By Stanley Magut
Sitatunga, a rare swamp-dwelling antelope is almost is being driven to extinction in Kenya because of encroachment of the last swamps where its found.
The Kenya Wildlife Service says the Sitatungas are now only found in Saiwa Swamp in Western Kenya, Lake Victoria and in Nandi County.
Kingwal Swamp in Nandi County is one of the last major natural habitats where the animals are still found.
However, more Sitatunga antelopes are found in Mutwot, Kapchumba, Kimondi, Kibabet and North Nandi forest wetland swamps in the region.
The county KWS chief warden Joel Kanda said Kenya has about 150 Sitatungas with most of them at Kingwal swamp.

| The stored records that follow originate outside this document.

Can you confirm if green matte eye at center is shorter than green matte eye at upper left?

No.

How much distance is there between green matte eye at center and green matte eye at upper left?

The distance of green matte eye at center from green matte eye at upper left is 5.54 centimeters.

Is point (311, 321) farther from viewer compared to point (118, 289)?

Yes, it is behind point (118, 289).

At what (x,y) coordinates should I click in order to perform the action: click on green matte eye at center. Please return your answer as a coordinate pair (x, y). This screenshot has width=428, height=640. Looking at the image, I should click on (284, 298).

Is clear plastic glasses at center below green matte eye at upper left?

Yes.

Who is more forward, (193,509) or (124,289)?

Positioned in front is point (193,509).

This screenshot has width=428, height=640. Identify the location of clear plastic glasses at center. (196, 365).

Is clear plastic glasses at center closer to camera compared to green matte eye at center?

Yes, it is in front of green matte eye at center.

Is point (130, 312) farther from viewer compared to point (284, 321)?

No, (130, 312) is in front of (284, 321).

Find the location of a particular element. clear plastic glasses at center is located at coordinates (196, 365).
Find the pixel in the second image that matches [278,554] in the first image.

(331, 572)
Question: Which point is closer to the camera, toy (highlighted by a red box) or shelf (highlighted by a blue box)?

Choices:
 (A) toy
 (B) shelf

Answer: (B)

"We cannot say there exact number at the moment but we estimate them to be about 150. This is a treasured rare species whose existence should be jealously enhanced through concerted conservation efforts that will increase their number," Kanda said.
Nandi County has now embarked on a programme to ensure that they protect the species in order to multiply them.

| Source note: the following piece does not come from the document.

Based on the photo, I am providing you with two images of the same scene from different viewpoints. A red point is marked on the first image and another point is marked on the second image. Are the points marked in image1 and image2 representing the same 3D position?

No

Sitatunga occur in tall and dense vegetation of perennial and seasonal swamps, marshy clearings within forests, riverine thickets, and mangrove swamps.
The county chief officer in charge of environment, lands and natural resources David Kosgey says a research and specific conservation strategy project will be launched soon.

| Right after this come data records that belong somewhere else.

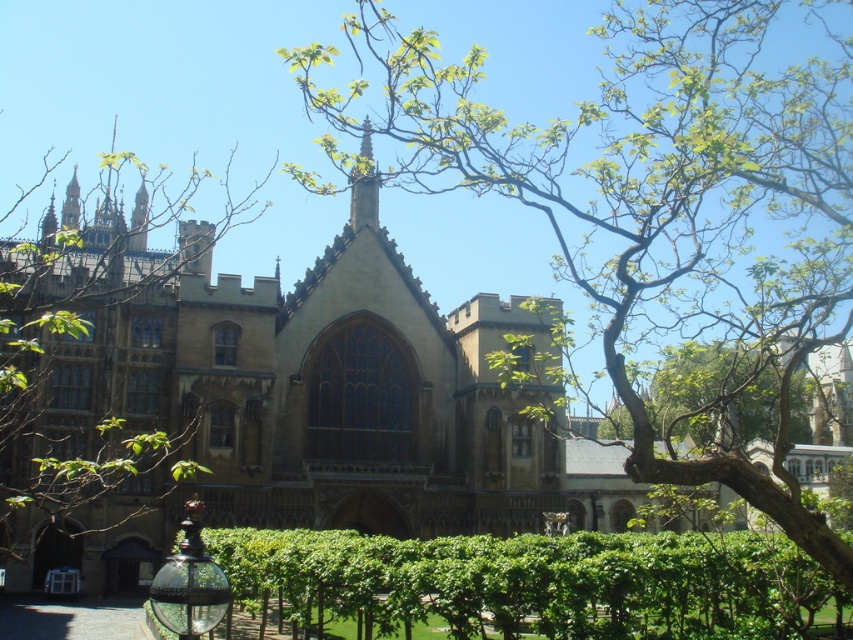 Question: Can you confirm if green leafy tree at center is positioned to the left of green leafy hedge at center?

Choices:
 (A) yes
 (B) no

Answer: (B)

Question: Is green leafy tree at center closer to camera compared to green leafy hedge at center?

Choices:
 (A) no
 (B) yes

Answer: (B)

Question: Which of the following is the farthest from the observer?

Choices:
 (A) (726, 3)
 (B) (641, 557)

Answer: (A)

Question: Among these points, which one is nearest to the camera?

Choices:
 (A) (721, 388)
 (B) (683, 596)

Answer: (B)

Question: Is green leafy tree at center to the left of green leafy hedge at center from the viewer's perspective?

Choices:
 (A) yes
 (B) no

Answer: (B) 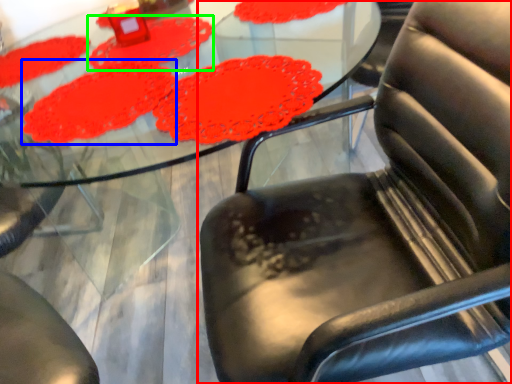 Question: Based on their relative distances, which object is farther from chair (highlighted by a red box)? Choose from mat (highlighted by a blue box) and mat (highlighted by a green box).

Choices:
 (A) mat
 (B) mat

Answer: (B) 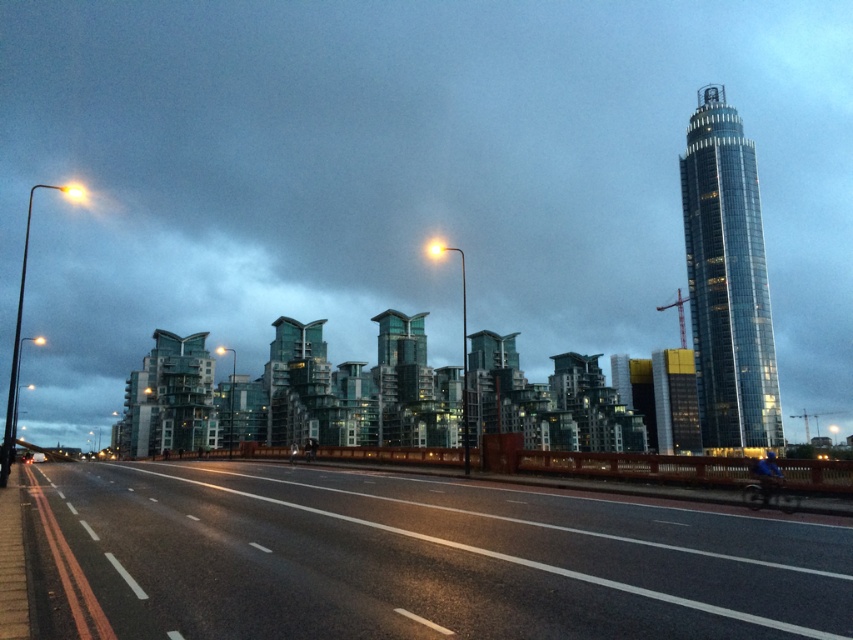 Does black asphalt highway at lower left have a lesser height compared to shiny glass tower at upper right?

Yes, black asphalt highway at lower left is shorter than shiny glass tower at upper right.

Is point (519, 545) more distant than point (682, 184)?

No, (519, 545) is in front of (682, 184).

This screenshot has height=640, width=853. Identify the location of black asphalt highway at lower left. (432, 560).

"There is a strategic plan on the conservation of the sitatunga species waiting launching and once we launched, we will be able to carry out a research on this type of animal," Kosgey said.
The research will focus on the specific behaviour, habitat among other things about the species in order to understand and able to conserve it.
"It is through such study that will guide us on how to conserve the animal after first understanding it so that we can employ certain specific measures which will bore fruits," Kosgey said.
Dr John Chumo, the county executive in charge of environment, said the local community will be involved in the study which will be carried by National Environmental Management Authority, KWS and the county government.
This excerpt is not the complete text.